Problem to work on. Among the records below, find the line that has "quelques jours à Paris avec notre famille."; from there, give the lines again exactly, and stop after the line that has "nous échanger avec eux.".

*** Data supplied ***

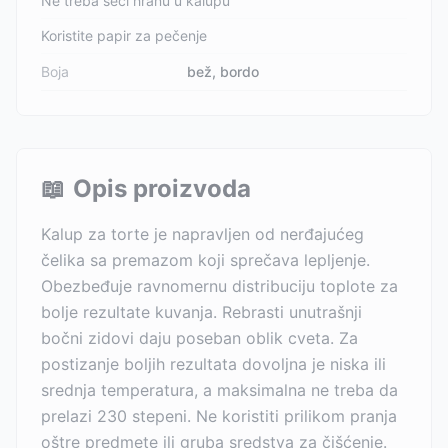
Ne treba seći hranu u kalupu
Koristite papir za pečenje
Boja
bež, bordo
📖
Opis proizvoda
Kalup za torte je napravljen od nerđajućeg
čelika sa premazom koji sprečava lepljenje.
Obezbeđuje ravnomernu distribuciju toplote za
bolje rezultate kuvanja. Rebrasti unutrašnji
bočni zidovi daju poseban oblik cveta. Za
postizanje boljih rezultata dovoljna je niska ili
srednja temperatura, a maksimalna ne treba da
prelazi 230 stepeni. Ne koristiti prilikom pranja
oštre predmete ili gruba sredstva za čišćenje.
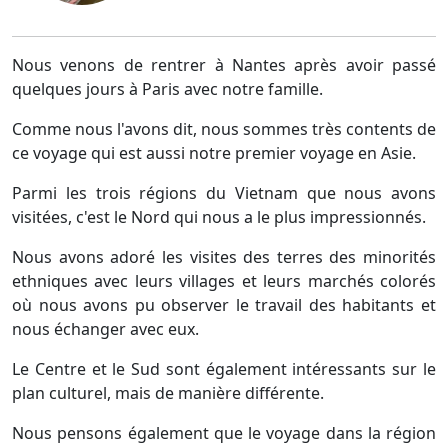
Nous venons de rentrer à Nantes après avoir passé
quelques jours à Paris avec notre famille.
Comme nous l'avons dit, nous sommes très contents de
ce voyage qui est aussi notre premier voyage en Asie.
Parmi les trois régions du Vietnam que nous avons
visitées, c'est le Nord qui nous a le plus impressionnés.
Nous avons adoré les visites des terres des minorités
ethniques avec leurs villages et leurs marchés colorés
où nous avons pu observer le travail des habitants et
nous échanger avec eux.
Le Centre et le Sud sont également intéressants sur le
plan culturel, mais de manière différente.
Nous pensons également que le voyage dans la région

*** End of Data supplied ***

Answer to the exercise.
quelques jours à Paris avec notre famille.
Comme nous l'avons dit, nous sommes très contents de
ce voyage qui est aussi notre premier voyage en Asie.
Parmi les trois régions du Vietnam que nous avons
visitées, c'est le Nord qui nous a le plus impressionnés.
Nous avons adoré les visites des terres des minorités
ethniques avec leurs villages et leurs marchés colorés
où nous avons pu observer le travail des habitants et
nous échanger avec eux.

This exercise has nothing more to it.